> RECORDS FOR THIS EXERCISE:

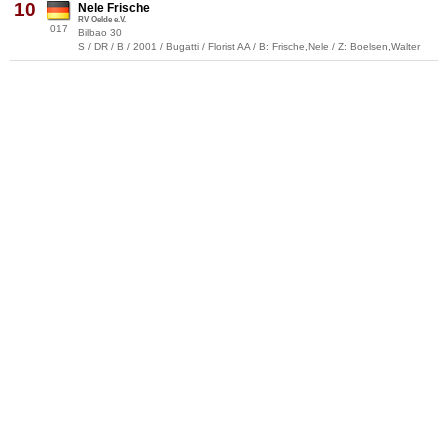
10
Nele Frische
RV Oelde e.V.
017
Bilbao 30
S / DR / B / 2001 / Bugatti / Florist AA / B: Frische,Nele / Z: Boelsen,Walter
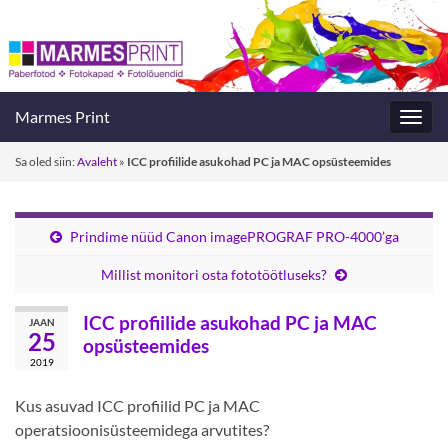
Marmes Print
Toggl
navig
Sa oled siin:
Avaleht
»
ICC profiilide asukohad PC ja MAC opsüsteemides
Prindime nüüd Canon imagePROGRAF PRO-4000’ga
Millist monitori osta fototöötluseks?
ICC profiilide asukohad PC ja MAC
JAAN
25
opsüsteemides
2019
Kus asuvad ICC profiilid PC ja MAC
operatsioonisüsteemidega arvutites?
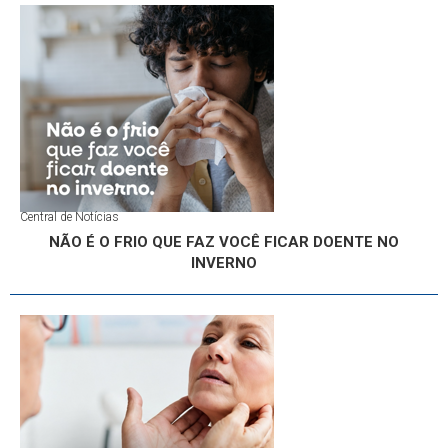
Central de Notícias
NÃO É O FRIO QUE FAZ VOCÊ FICAR DOENTE NO
INVERNO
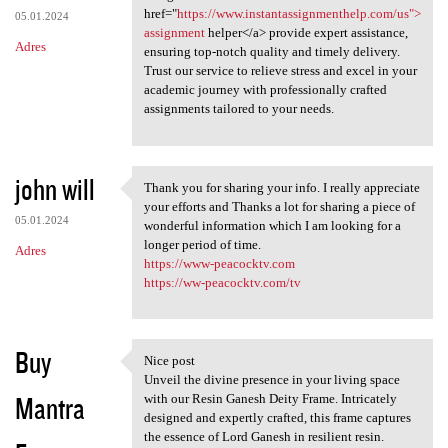
href="
https://www.instantassignmenthelp.com/us">
05.01.2024
assignment
helper</a> provide expert assistance,
Adres
ensuring top-notch quality and timely delivery.
Trust our service to relieve stress and excel in your
academic journey with professionally crafted
assignments tailored to your needs.
john will
Thank you for sharing your info. I really appreciate
Thank you for sharing your
your efforts and Thanks a lot for sharing a piece of
05.01.2024
wonderful information which I am looking for a
longer period of time.
Adres
https://www-peacocktv.com
https://ww-peacocktv.com/tv
Buy
Nice post
Nice post
Unveil the divine presence in your living space
Mantra
with our Resin Ganesh Deity Frame. Intricately
designed and expertly crafted, this frame captures
the essence of Lord Ganesh in resilient resin.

> ABOUT THIS TASK:
Pictures aside, the material must be written out word for word.

> WRITTEN REPLY:
10
Nele Frische
RV Oelde e.V.
017
Bilbao 30
S / DR / B / 2001 / Bugatti / Florist AA / B: Frische,Nele / Z: Boelsen,Walter
Marmes Print
Toggl
navig
Sa oled siin:
Avaleht
»
ICC profiilide asukohad PC ja MAC opsüsteemides
Prindime nüüd Canon imagePROGRAF PRO-4000’ga
Millist monitori osta fototöötluseks?
ICC profiilide asukohad PC ja MAC
JAAN
25
opsüsteemides
2019
Kus asuvad ICC profiilid PC ja MAC
operatsioonisüsteemidega arvutites?
Central de Notícias
NÃO É O FRIO QUE FAZ VOCÊ FICAR DOENTE NO
INVERNO
href="
https://www.instantassignmenthelp.com/us">
05.01.2024
assignment
helper</a> provide expert assistance,
Adres
ensuring top-notch quality and timely delivery.
Trust our service to relieve stress and excel in your
academic journey with professionally crafted
assignments tailored to your needs.
john will
Thank you for sharing your info. I really appreciate
Thank you for sharing your
your efforts and Thanks a lot for sharing a piece of
05.01.2024
wonderful information which I am looking for a
longer period of time.
Adres
https://www-peacocktv.com
https://ww-peacocktv.com/tv
Buy
Nice post
Nice post
Unveil the divine presence in your living space
Mantra
with our Resin Ganesh Deity Frame. Intricately
designed and expertly crafted, this frame captures
the essence of Lord Ganesh in resilient resin.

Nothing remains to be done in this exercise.